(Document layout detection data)
——

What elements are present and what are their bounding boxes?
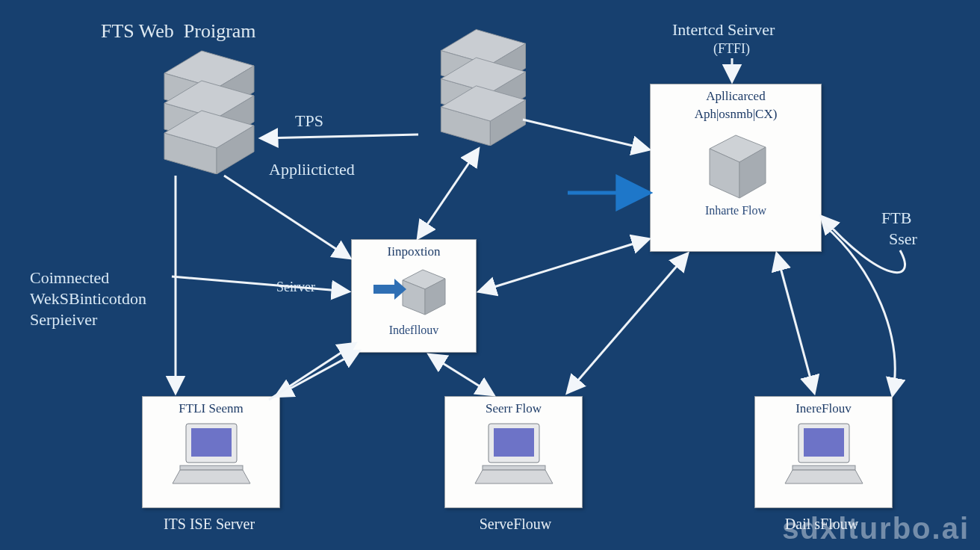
bottom-left-panel-title: FTLI Seenm xyxy=(146,401,276,416)
svg-line-39 xyxy=(523,120,648,149)
label-tps: TPS xyxy=(295,112,323,130)
center-panel: Iinpoxtion Indefllouv xyxy=(351,239,477,353)
computer-icon xyxy=(167,419,256,490)
diagram-title: FTS Web Proigram xyxy=(101,21,256,43)
svg-line-44 xyxy=(480,239,648,291)
svg-rect-27 xyxy=(180,466,243,470)
svg-rect-31 xyxy=(483,466,545,470)
center-panel-line1: Iinpoxtion xyxy=(355,244,473,259)
svg-marker-36 xyxy=(785,470,863,483)
svg-marker-32 xyxy=(475,470,553,483)
svg-marker-28 xyxy=(173,470,250,483)
svg-marker-24 xyxy=(373,279,406,300)
caption-bottom-left: ITS ISE Server xyxy=(134,516,284,533)
svg-line-42 xyxy=(172,276,348,291)
application-panel: Apllicarced Aph|osnmb|CX) Inharte Flow xyxy=(650,84,822,252)
cube-icon xyxy=(695,126,777,201)
cube-arrow-icon xyxy=(369,262,459,321)
center-panel-line2: Indefllouv xyxy=(355,324,473,337)
side-label-c: Serpieiver xyxy=(30,311,97,329)
caption-bottom-mid: ServeFlouw xyxy=(441,516,590,533)
label-sser: Sser xyxy=(889,230,917,248)
svg-rect-30 xyxy=(494,428,534,457)
caption-bottom-right: Dail sFlouw xyxy=(747,516,896,533)
svg-line-41 xyxy=(418,149,478,238)
side-label-a: Coimnected xyxy=(30,269,109,287)
svg-line-46 xyxy=(777,254,814,392)
label-ftb: FTB xyxy=(881,209,911,227)
svg-line-38 xyxy=(261,135,418,138)
svg-line-48 xyxy=(276,351,359,396)
bottom-mid-panel: Seerr Flow xyxy=(444,396,583,508)
svg-line-40 xyxy=(224,176,350,258)
bottom-right-panel-title: InereFlouv xyxy=(758,401,889,416)
side-label-b: WekSBinticotdon xyxy=(30,290,146,308)
svg-rect-26 xyxy=(191,428,232,457)
bottom-left-panel: FTLI Seenm xyxy=(142,396,280,508)
server-stack-left-icon xyxy=(142,43,261,174)
bottom-right-panel: InereFlouv xyxy=(754,396,893,508)
application-panel-line2: Aph|osnmb|CX) xyxy=(654,107,818,122)
bottom-mid-panel-title: Seerr Flow xyxy=(448,401,579,416)
svg-rect-34 xyxy=(804,428,844,457)
label-applicticted: Appliicticted xyxy=(269,161,355,179)
svg-line-49 xyxy=(429,355,493,395)
server-stack-right-icon xyxy=(418,22,534,146)
svg-line-45 xyxy=(568,254,687,392)
svg-line-50 xyxy=(269,344,355,400)
computer-icon xyxy=(779,419,869,490)
label-server: Seirver xyxy=(276,280,315,295)
label-topright-b: (FTFI) xyxy=(713,42,750,57)
svg-rect-35 xyxy=(793,466,855,470)
computer-icon xyxy=(469,419,559,490)
label-topright-a: Intertcd Seirver xyxy=(672,21,775,39)
application-panel-line3: Inharte Flow xyxy=(654,204,818,217)
application-panel-line1: Apllicarced xyxy=(654,89,818,104)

——

» **Work to be completed**
Please repeat each record above precisely, with the pictures left out.

» **Task response**
What elements are present and what are their bounding boxes?
bottom-left-panel-title: FTLI Seenm xyxy=(146,401,276,416)
svg-line-39 xyxy=(523,120,648,149)
label-tps: TPS xyxy=(295,112,323,130)
center-panel: Iinpoxtion Indefllouv xyxy=(351,239,477,353)
computer-icon xyxy=(167,419,256,490)
diagram-title: FTS Web Proigram xyxy=(101,21,256,43)
svg-line-44 xyxy=(480,239,648,291)
svg-rect-27 xyxy=(180,466,243,470)
svg-rect-31 xyxy=(483,466,545,470)
center-panel-line1: Iinpoxtion xyxy=(355,244,473,259)
svg-marker-36 xyxy=(785,470,863,483)
svg-marker-32 xyxy=(475,470,553,483)
svg-marker-28 xyxy=(173,470,250,483)
svg-marker-24 xyxy=(373,279,406,300)
caption-bottom-left: ITS ISE Server xyxy=(134,516,284,533)
svg-line-42 xyxy=(172,276,348,291)
application-panel: Apllicarced Aph|osnmb|CX) Inharte Flow xyxy=(650,84,822,252)
cube-icon xyxy=(695,126,777,201)
cube-arrow-icon xyxy=(369,262,459,321)
center-panel-line2: Indefllouv xyxy=(355,324,473,337)
side-label-c: Serpieiver xyxy=(30,311,97,329)
caption-bottom-mid: ServeFlouw xyxy=(441,516,590,533)
label-sser: Sser xyxy=(889,230,917,248)
svg-rect-30 xyxy=(494,428,534,457)
caption-bottom-right: Dail sFlouw xyxy=(747,516,896,533)
svg-line-41 xyxy=(418,149,478,238)
side-label-a: Coimnected xyxy=(30,269,109,287)
svg-line-46 xyxy=(777,254,814,392)
label-ftb: FTB xyxy=(881,209,911,227)
svg-line-38 xyxy=(261,135,418,138)
svg-line-48 xyxy=(276,351,359,396)
bottom-mid-panel: Seerr Flow xyxy=(444,396,583,508)
svg-line-40 xyxy=(224,176,350,258)
bottom-right-panel-title: InereFlouv xyxy=(758,401,889,416)
side-label-b: WekSBinticotdon xyxy=(30,290,146,308)
svg-rect-26 xyxy=(191,428,232,457)
bottom-left-panel: FTLI Seenm xyxy=(142,396,280,508)
server-stack-left-icon xyxy=(142,43,261,174)
bottom-right-panel: InereFlouv xyxy=(754,396,893,508)
application-panel-line2: Aph|osnmb|CX) xyxy=(654,107,818,122)
bottom-mid-panel-title: Seerr Flow xyxy=(448,401,579,416)
svg-rect-34 xyxy=(804,428,844,457)
label-applicticted: Appliicticted xyxy=(269,161,355,179)
svg-line-49 xyxy=(429,355,493,395)
server-stack-right-icon xyxy=(418,22,534,146)
svg-line-45 xyxy=(568,254,687,392)
svg-line-50 xyxy=(269,344,355,400)
computer-icon xyxy=(779,419,869,490)
label-server: Seirver xyxy=(276,280,315,295)
label-topright-b: (FTFI) xyxy=(713,42,750,57)
svg-rect-35 xyxy=(793,466,855,470)
computer-icon xyxy=(469,419,559,490)
label-topright-a: Intertcd Seirver xyxy=(672,21,775,39)
application-panel-line3: Inharte Flow xyxy=(654,204,818,217)
application-panel-line1: Apllicarced xyxy=(654,89,818,104)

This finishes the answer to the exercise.